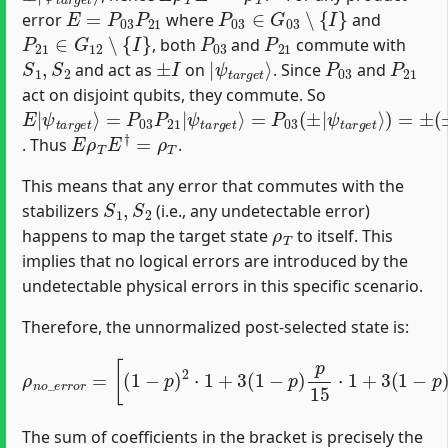
E
=
P
03
P
21
P
03
∈
G
03
∖
{
I
}
error
where
and
P
21
∈
G
12
∖
{
I
}
P
03
P
21
, both
and
commute with
S
1
,
S
2
±
I
|
ψ
t
a
r
g
e
t
⟩
P
03
P
21
and act as
on
. Since
and
act on disjoint qubits, they commute. So
E
=
ψ
=
ψ
(
ψ
ψ
±
|
P
P
t
t
t
t
|
ψ
a
a
a
a
03
03
r
r
r
r
t
g
g
g
g
a
P
(
±
e
e
e
e
r
21
|
g
t
t
t
t
⟩
⟩
⟩
⟩
e
)
)
|
=
=
t
⟩
±
±
|
E
ρ
T
E
†
=
ρ
T
. Thus
.
This means that any error that commutes with the
S
1
,
S
2
stabilizers
(i.e., any undetectable error)
ρ
T
happens to map the target state
to itself. This
implies that no logical errors are introduced by the
undetectable physical errors in this specific scenario.
Therefore, the unnormalized post-selected state is:
[
(
1
−
p
)
2
⋅
1
+
3
(
1
−
p
)
p
ρ
15
n
o
⋅
_
1
e
+
r
3
r
o
(
1
r
−
=
p
)
p
15
⋅
1
+
9
(
p
15
)
2
⋅
1
]
The sum of coefficients in the bracket is precisely the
===============
Look for the word "undetectable" in the listing above, and copy every line where you find it.

(i.e., any undetectable error)
undetectable physical errors in this specific scenario.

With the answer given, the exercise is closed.